RAW DATA:

>>>

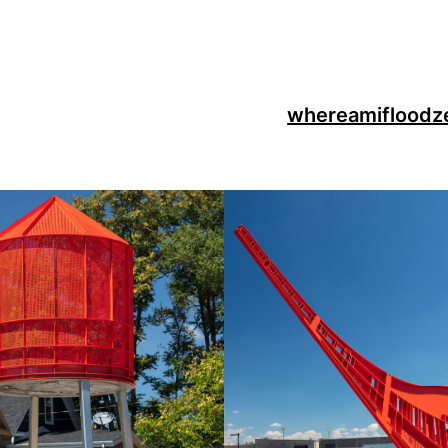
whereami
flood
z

<<<
>>>

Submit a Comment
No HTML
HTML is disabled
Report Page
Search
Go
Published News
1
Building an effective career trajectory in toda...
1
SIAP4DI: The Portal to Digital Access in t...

<<<
>>>

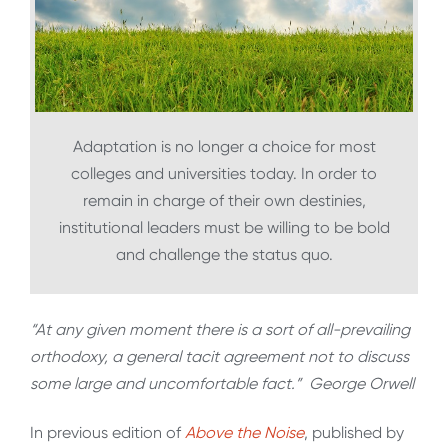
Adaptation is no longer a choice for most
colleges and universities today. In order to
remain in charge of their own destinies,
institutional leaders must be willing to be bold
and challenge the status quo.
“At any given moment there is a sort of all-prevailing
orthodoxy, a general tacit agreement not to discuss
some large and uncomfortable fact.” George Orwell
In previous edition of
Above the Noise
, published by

<<<

YOUR ASSIGNMENT:
Begin with the line above that has "Submit a Comment" and continue through the line that has "SIAP4DI: The Portal to Digital Access in t...", setting each one down exactly. Stop there.

WRITTEN REPLY:
Submit a Comment
No HTML
HTML is disabled
Report Page
Search
Go
Published News
1
Building an effective career trajectory in toda...
1
SIAP4DI: The Portal to Digital Access in t...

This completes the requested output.